1. In this, that grace waits for us. Jesus, wearied, etc., as He was, waited to be gracious to this sinful Samaritan.

2. Grace avails itself of the times and occasions best suited for gaining its ends.
3. Grace is the first to meet us. So our Lord opened the conversation with this woman, etc.
4. What grace wishes to obtain it asks from us—it solicits and invites. The Lord entreated the Samaritan woman to believe Him: “Woman, believe Me,” etc. More, grace asks little from us that it may give much. The Saviour asked a draught of water, that He might offer to this woman a draught from the fountain of living water.
5. Grace accommodates itself to our nature and temperament. This woman showed an inquiring disposition, and the Saviour deigned to converse with her on the themes she introduced.
6. Grace does not involve us in positions of difficulty where it cannot comfort and help us. It is true God by His grace influences us to renounce the world; but only after by grace we have made known to us its vanity and danger.

II. The power of divine grace.—It has always appeared to me, and I am still of the same opinion, that one of the most convincing proofs of the truth of our faith is to see what grace does in certain souls. And if I consider only the conversion of this Samaritan, I should conclude without hesitation that there is a superhuman power that works within us. There is seen a double miracle of the almighty power of divine grace in this conversion—the one in regard to the mind, the other in regard to the heart.

1. There was a miracle of grace and power effected in the mind of the Samaritan. She was an unbeliever and was brought to faith—always a difficult process.
2. There was a miracle of grace in the power that changed her heart. She had lived an evil life, and grace convinced her of its sinfulness.
3. These miracles were evidently works of superhuman power, yet the Saviour of the world wrought them speedily. Her conversion was sudden, and its reality evident.

What lessons shall we learn from this?

1. Hope all things from divine grace; and however great seems to be the effort needed to bring one back to God, have confidence.

2. If God in His mercy has brought you out of the estate of sin, imitate the zeal of the Samaritan, and labour like her to bring in as many sinners as you are capable of affecting, above all those who have been accomplices in your sins. Say with penitent David: “Come and hear, and I will declare what God hath done for my soul” (Psalms 66:16), and therefore what He will do for you also. Inspire us with such zeal, O God, and with Thy Holy Spirit.—Abridged from Bourdaloue.

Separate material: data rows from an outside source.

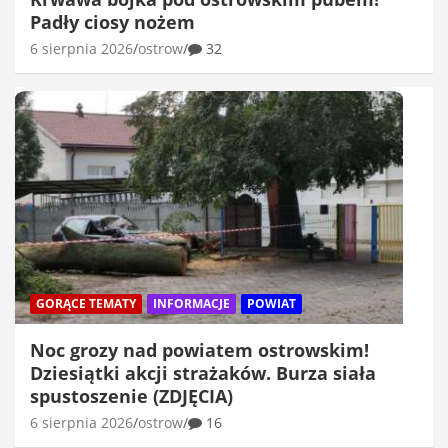
Padły ciosy nożem
6 sierpnia 2026
ostrow
32
GORĄCE TEMATY
INFORMACJE
POWIAT
Noc grozy nad powiatem ostrowskim!
Dziesiątki akcji strażaków. Burza siała
spustoszenie (ZDJĘCIA)
6 sierpnia 2026
ostrow
16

John 4:21. The true sacredness of places of worship.—The natural tendency of men to localise worship and consecrate certain spots as sacred is checked by the true knowledge of the spirituality and omnipresence of God. His manifestation of Himself specially in Israel was suited to the childhood of the race, and to the fact that Israel alone was then consecrated to His service. But by the Incarnation the barriers of exclusiveness have been thrown down, and from every race and nation the spiritual Israel is being gathered in. So that everywhere in the Church—the congregation of the faithful—which is Christ’s mystical body, an acceptable worship ascends to God (1 Peter 2:5). Are we to say then that our churches—places of worship—are to have no special sanctity in our eyes; that they may be used for other and secular purposes, like ordinary buildings; indeed that churches may be dispensed with altogether, and men worship the Father in solitary stillness?

I. The place of worship is consecrated by the communion of true worshippers with each other.—The mere stone and lime of a religious edifice may not be more sacred than other stone and lime. Yet from the fact that the worshippers meet there in praise and prayer, united in their acts of devotion to God, the place acquires a sacredness in their sight which belongs to no other place. There the divine word has been faithfully preached for many generations; there many a one has been led to conviction of sin and settled peace; within those walls have come the weary and have found rest, the troubled and perplexed and have found comfort. There our fathers have worshipped, and have said, “It was good for us to be there.” All these memories awaken our gratitude and thankfulness, and should make our united supplications rise with more fervour and power to the throne of grace. And all this will make the place of communion sacred and dear.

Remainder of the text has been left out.